‘I’ve no idea. Ask him.’ Unhelpfully, Penitence handed the letter back. Since it had become known through the Clerk of the Assizes, who had come ahead of his master, that Sir George Jeffreys wished his favourite actress, Mistress Peg Hughes, to be included in the arrangements for his welcome, she had been consulted on every aspect of the Lord Chief Justice’s likes and dislikes. It was why she’d been invited today.
‘Suffering something wicked from the stone, he is, Peg, and very hasty with ut they do say,’ explained the mayor.
‘’Tis all very well but do judge and king know the expense we’re put to?’ Sir Roger took over the reading of the letter. “‘Halters to provide for the rebels, faggots for the burning of their bowels, a furnace and cauldron for the boiling of heads and quarters, salt for the preservation of the pieces – half a bushel each man.” Do he know the price of salt? “Tar, oxen, drays and wains.”’

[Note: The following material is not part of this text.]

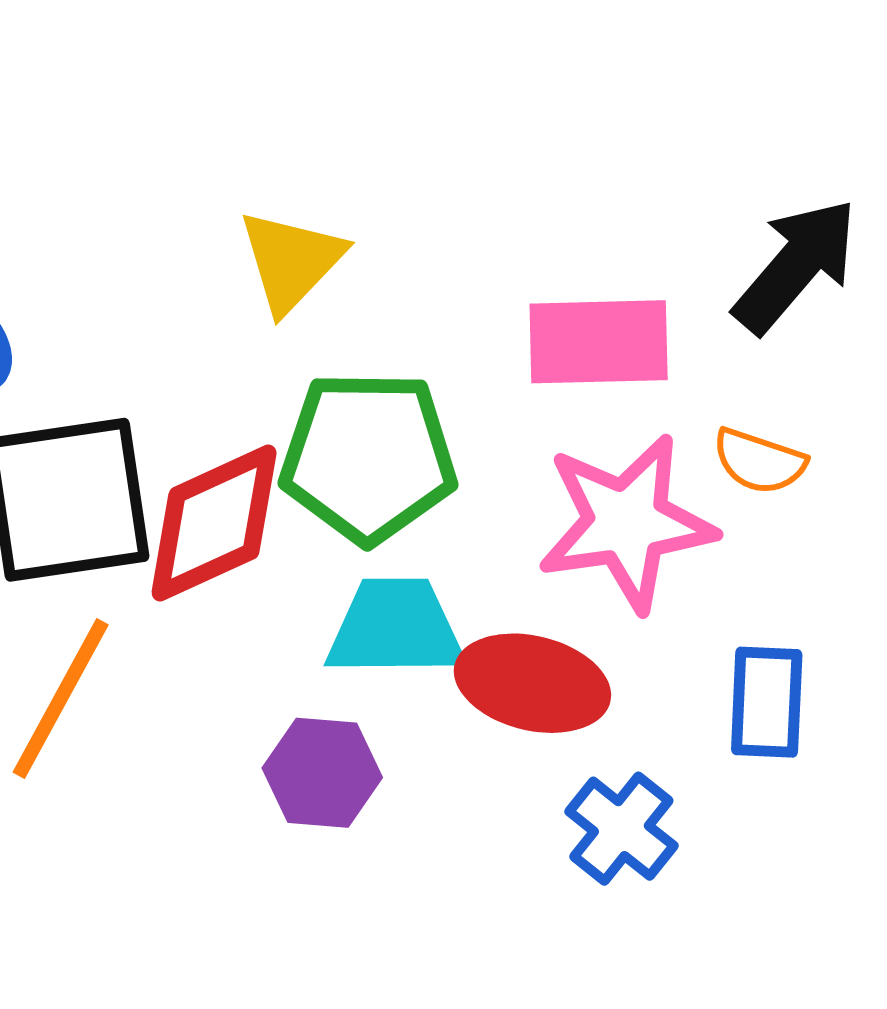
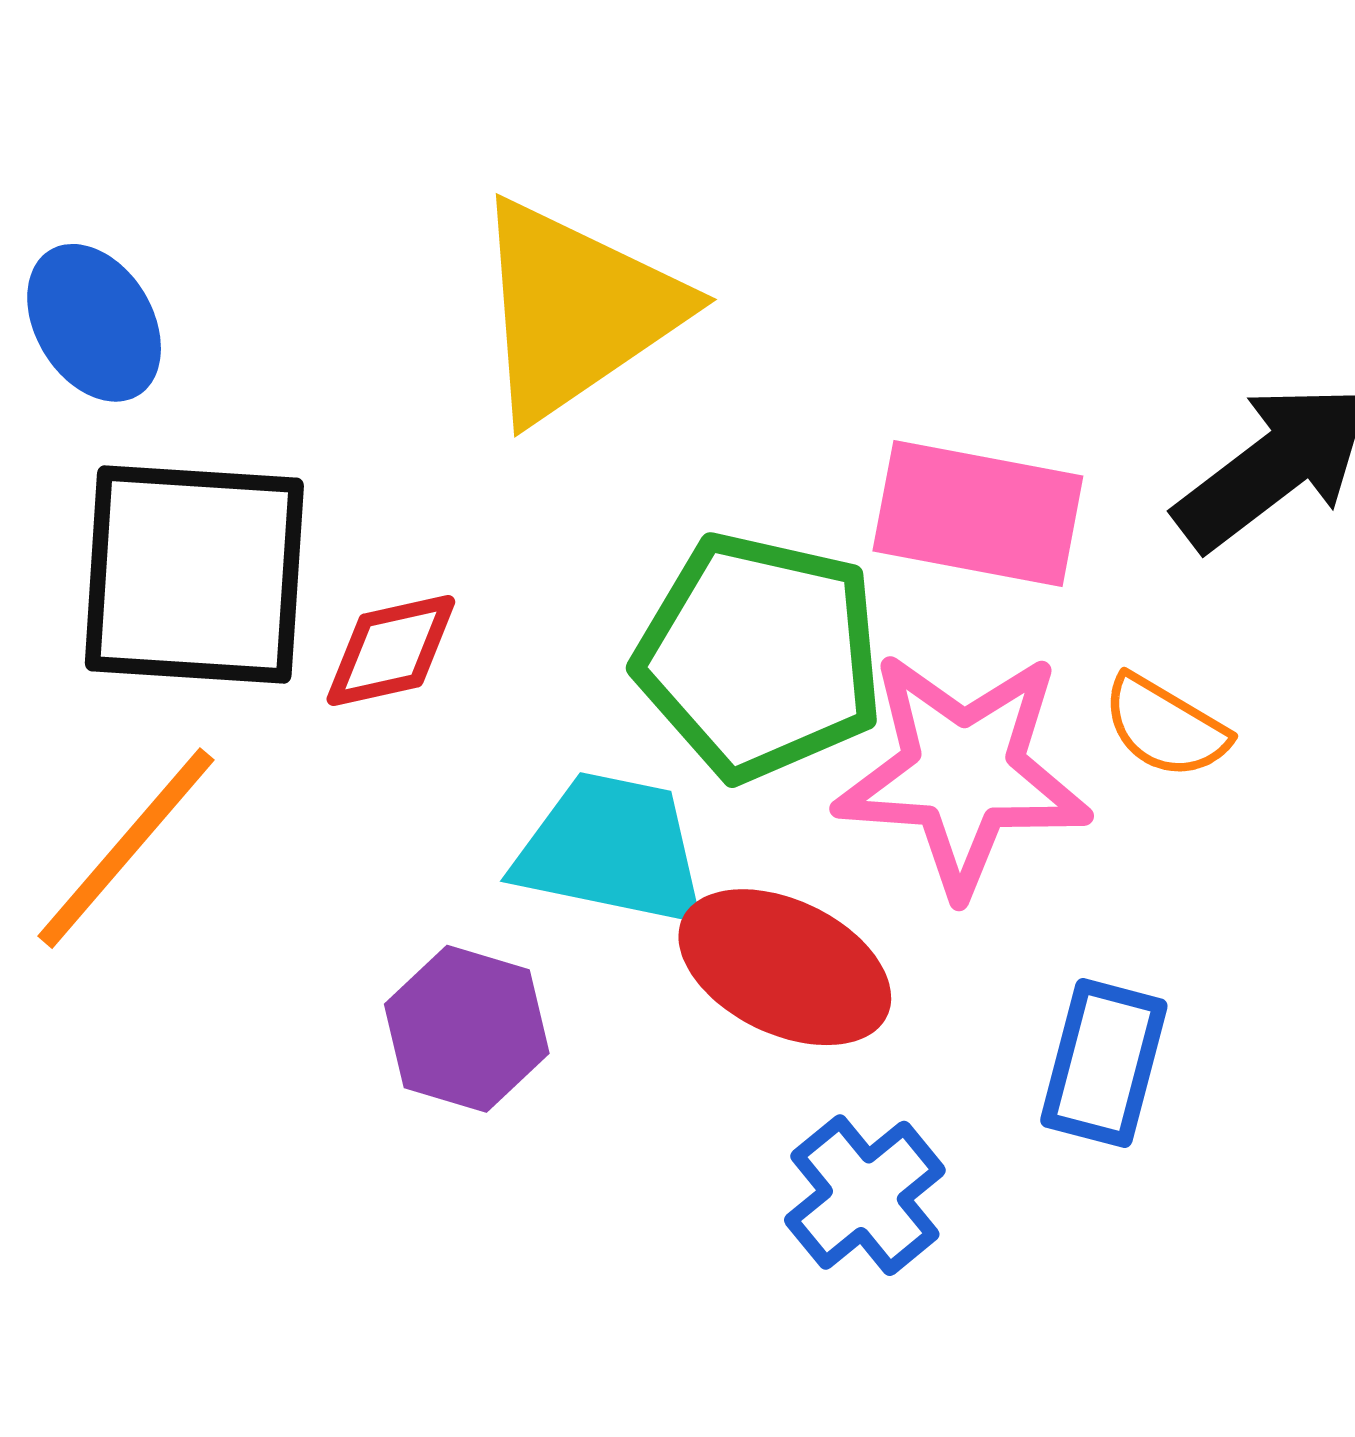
yellow triangle: (291, 261) -> (576, 310), size x1.5
green pentagon: (368, 457) -> (760, 657), moved
red diamond: (214, 523) -> (391, 650), size x0.6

‘They haven’t even been tried yet.’ She looked wonderingly about her. These weren’t cruel men; good husbands, fathers and neighbours. Like her, they knew some of the rebels personally, their shoes had been mended by them, wool from their sheep had been woven on the now-deserted looms. Yet they could consider the provision of instruments for such people’s destruction in the same manner with which they discussed a coming storm.
Sharply, she turned to the reason she’d accepted the invitation. ‘Can I rely on your tenants in my fields next month, Sir Ostyn? Sir Roger?’ With so many casual labourers in prison, field workers were at a premium and Penitence was worrying for her teasel harvest.
Sir Roger looked at her craftily. He was a Somerset man. ‘How about this yere acting, then?’
She had a deep reluctance to meet Sir George Jeffreys ever again, let alone put on a performance for him, but it would undoubtedly be politic to do so; nobody would suspect a woman in favour with the greatest judge in the land of harbouring a rebel. And she needed her teasels harvested. But damn. ‘A short performance, then,’ she agreed.
They shook hands. ‘And yere,’ Sir Roger was back to his letter, ‘“sufficient number of spears and poles to fix the heads and quarters.” How many do ee think’s “sufficient”? I wonder, would His Lordship mind if we stuck un on palings?’
‘For God’s sake.’ She turned away and took Sir Ostyn to one side. ‘Any sign of her, Ostyn?’
He shook his head. ‘I’ve searched every list from every gaol this side of the Poldens and I’ve not found un.’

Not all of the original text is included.